* _RECORDS SHOWN_:
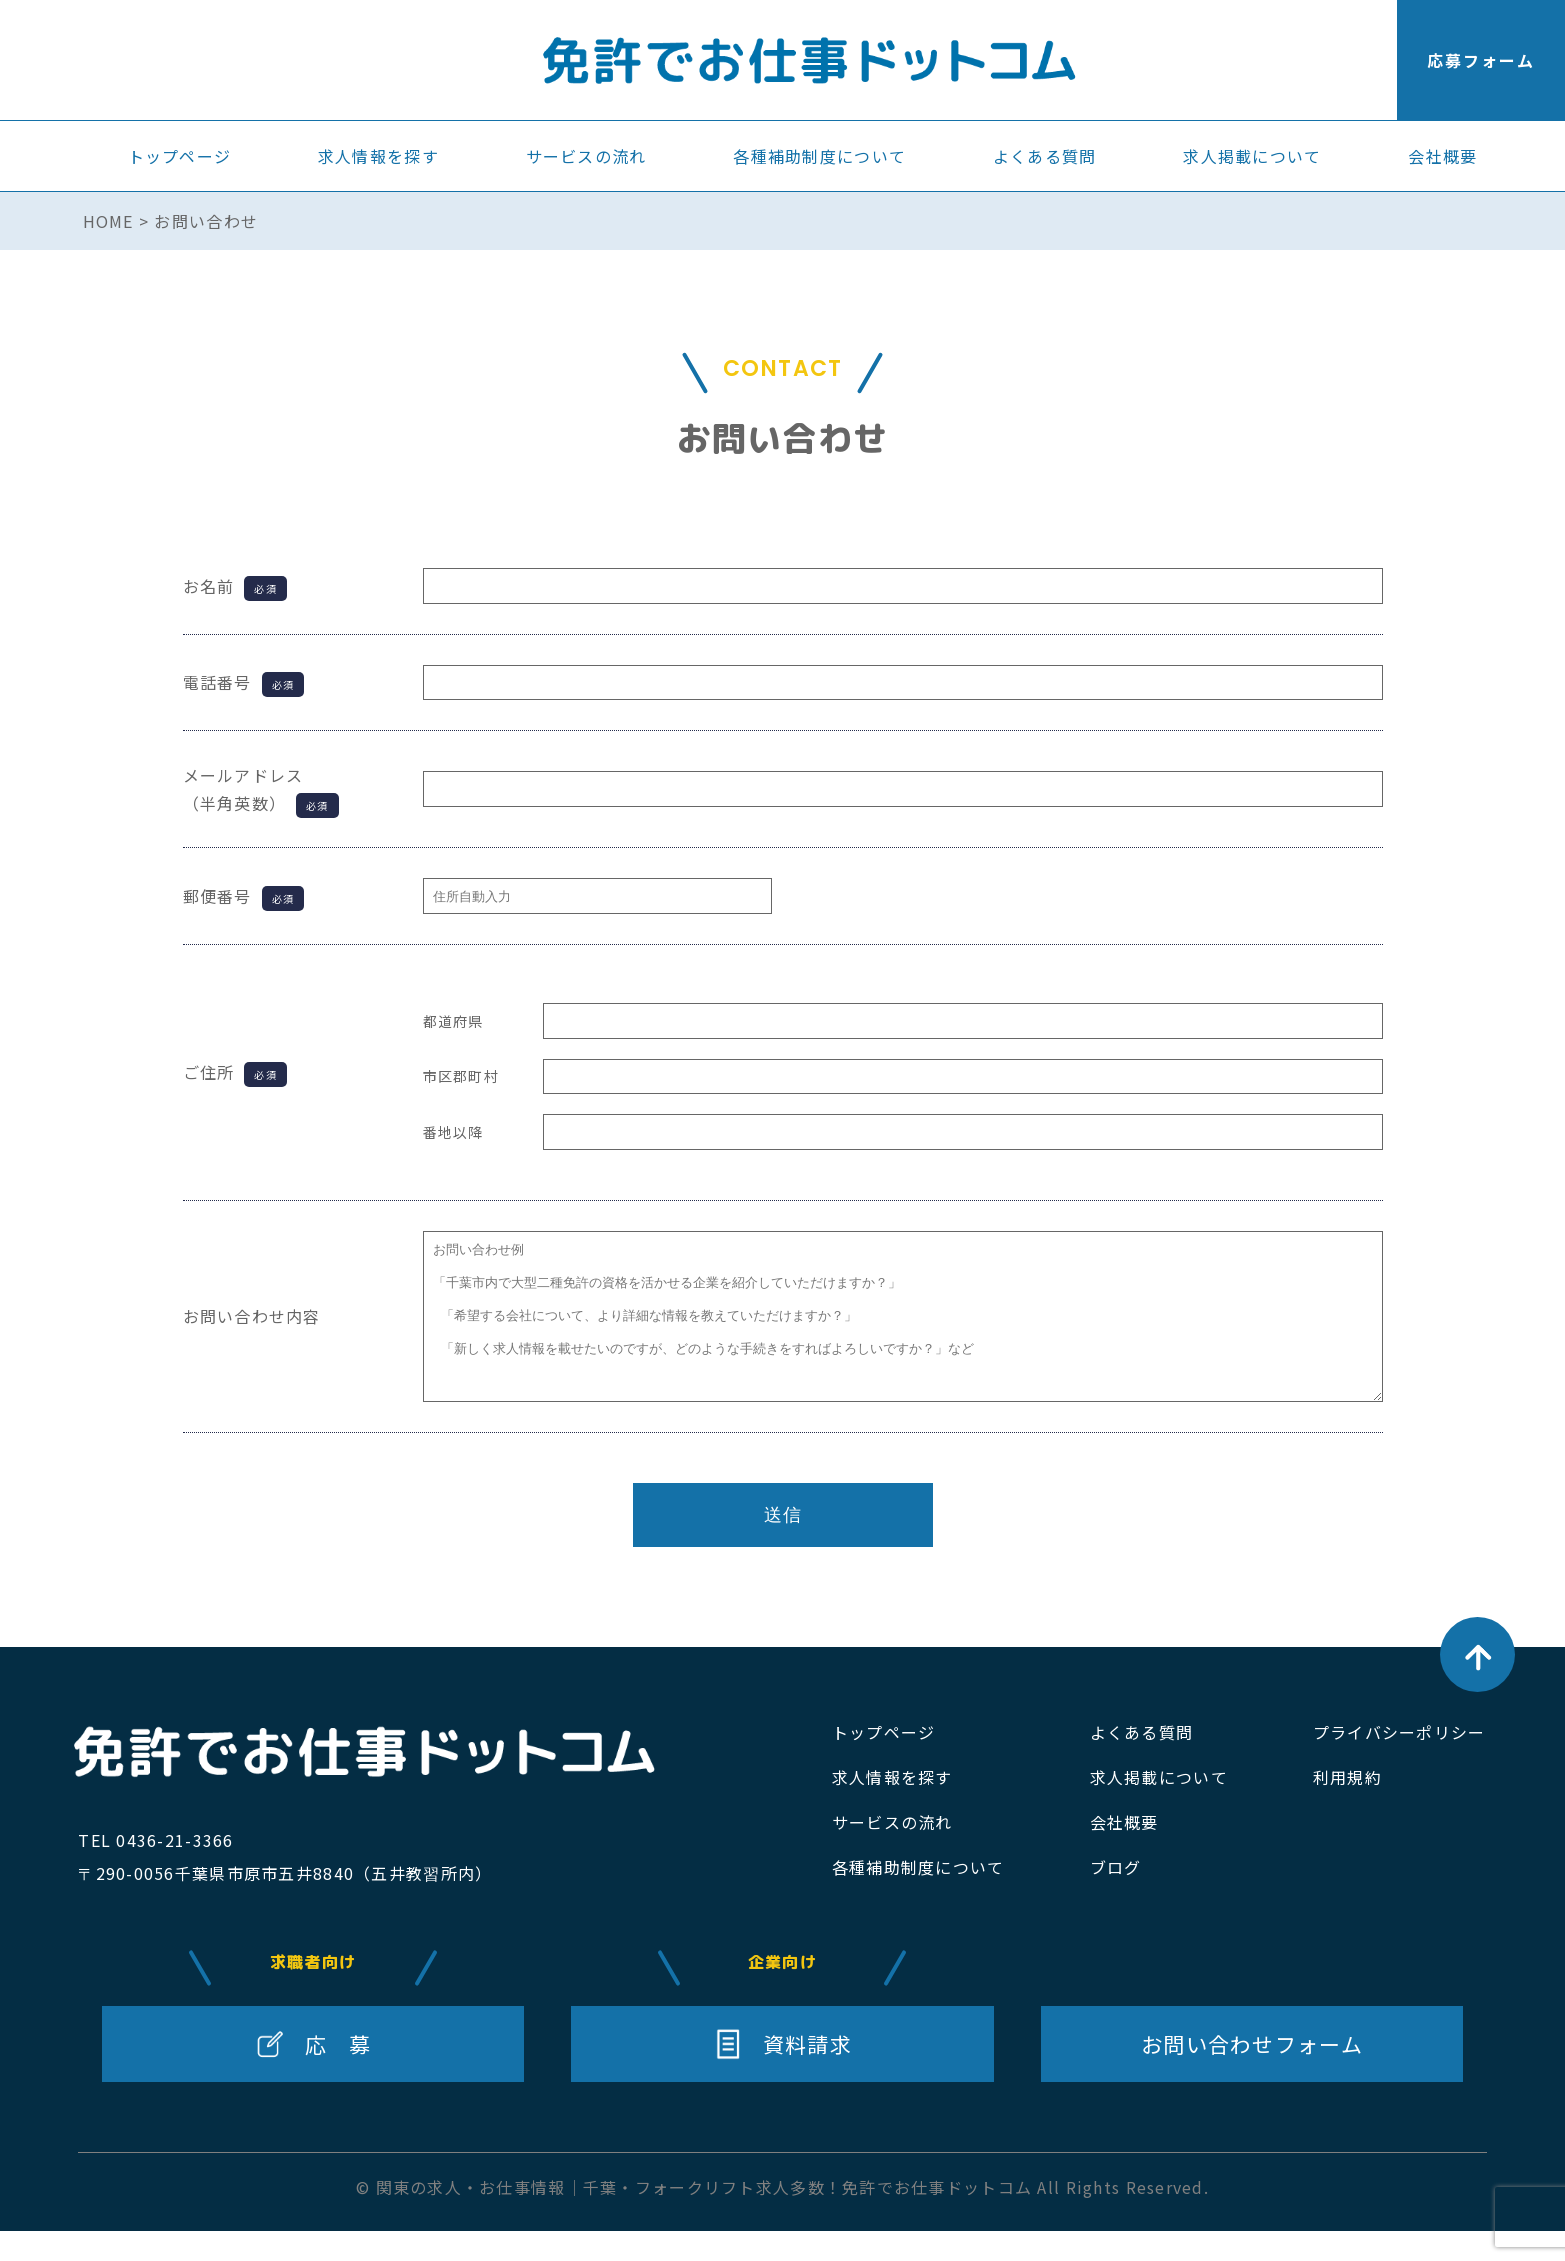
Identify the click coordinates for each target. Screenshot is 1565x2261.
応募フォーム (1481, 60)
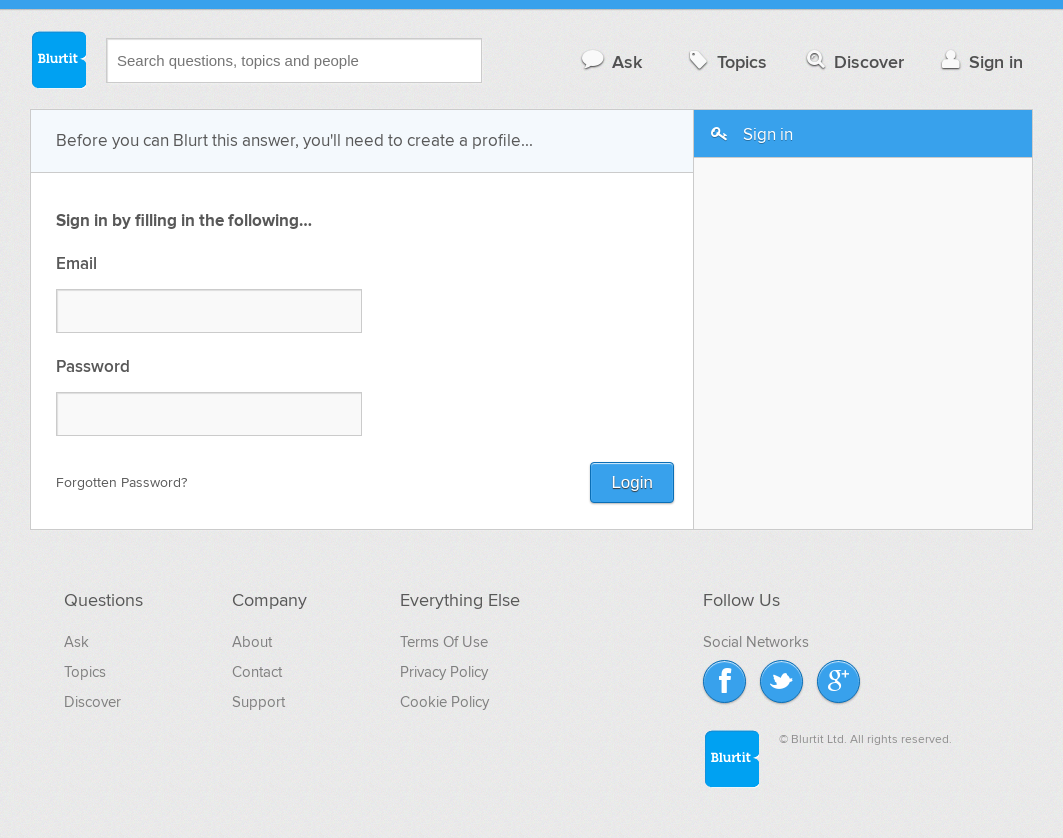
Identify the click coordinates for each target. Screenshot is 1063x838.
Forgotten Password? (121, 482)
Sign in (979, 61)
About (252, 642)
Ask (610, 61)
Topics (725, 61)
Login (632, 482)
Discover (853, 61)
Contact (257, 672)
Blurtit (58, 59)
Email (76, 264)
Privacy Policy (444, 672)
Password (93, 367)
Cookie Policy (444, 702)
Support (258, 702)
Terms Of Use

* _YOUR ASSIGNMENT_: Set down nothing but the lines from the one containing "About (252, 642)" through the final line above, exactly as written.

* _YOUR RESPONSE_:
About (252, 642)
Ask (610, 61)
Topics (725, 61)
Login (632, 482)
Discover (853, 61)
Contact (257, 672)
Blurtit (58, 59)
Email (76, 264)
Privacy Policy (444, 672)
Password (93, 367)
Cookie Policy (444, 702)
Support (258, 702)
Terms Of Use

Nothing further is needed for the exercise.